## [HOW TO COMPLETE THIS TASK]
Using the listing below, set down exactly the lines from the one that contains "la Secundaria, por la" through the one that contains "布，在细节方面显得更加的运动。", with no pictures.

## [AVAILABLE DATA]
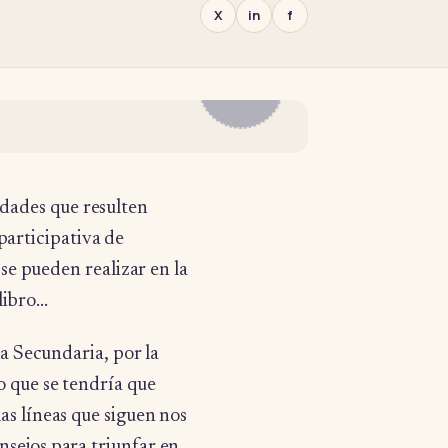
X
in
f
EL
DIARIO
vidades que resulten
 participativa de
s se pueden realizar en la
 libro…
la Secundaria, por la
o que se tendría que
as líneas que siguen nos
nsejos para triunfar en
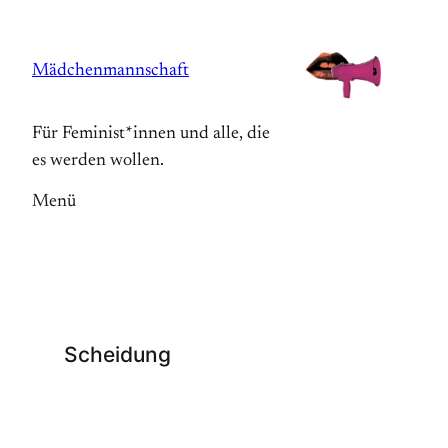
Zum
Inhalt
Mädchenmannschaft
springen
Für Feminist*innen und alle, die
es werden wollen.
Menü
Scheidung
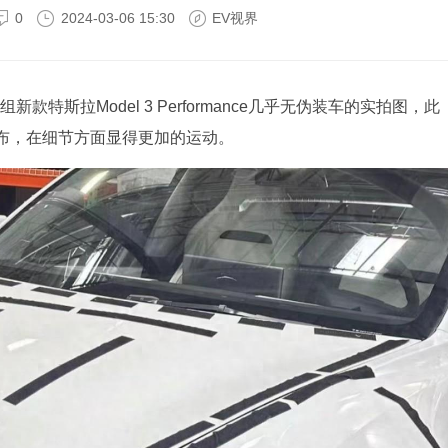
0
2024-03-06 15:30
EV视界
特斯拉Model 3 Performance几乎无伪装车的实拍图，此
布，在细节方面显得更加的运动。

...

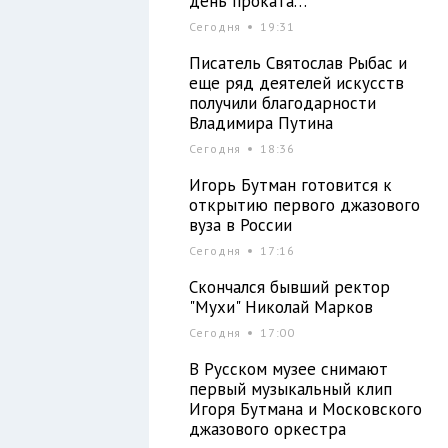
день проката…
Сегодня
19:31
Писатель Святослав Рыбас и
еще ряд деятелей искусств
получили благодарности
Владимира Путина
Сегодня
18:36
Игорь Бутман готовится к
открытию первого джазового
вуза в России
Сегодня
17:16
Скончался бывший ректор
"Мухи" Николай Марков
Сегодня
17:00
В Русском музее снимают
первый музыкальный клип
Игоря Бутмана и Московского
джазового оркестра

## [OUTPUT BELOW]
la Secundaria, por la
o que se tendría que
as líneas que siguen nos
nsejos para triunfar en
Zum
Inhalt
Mädchenmannschaft
springen
Für Feminist*innen und alle, die
es werden wollen.
Menü
Scheidung
0
2024-03-06 15:30
EV视界
特斯拉Model 3 Performance几乎无伪装车的实拍图，此
布，在细节方面显得更加的运动。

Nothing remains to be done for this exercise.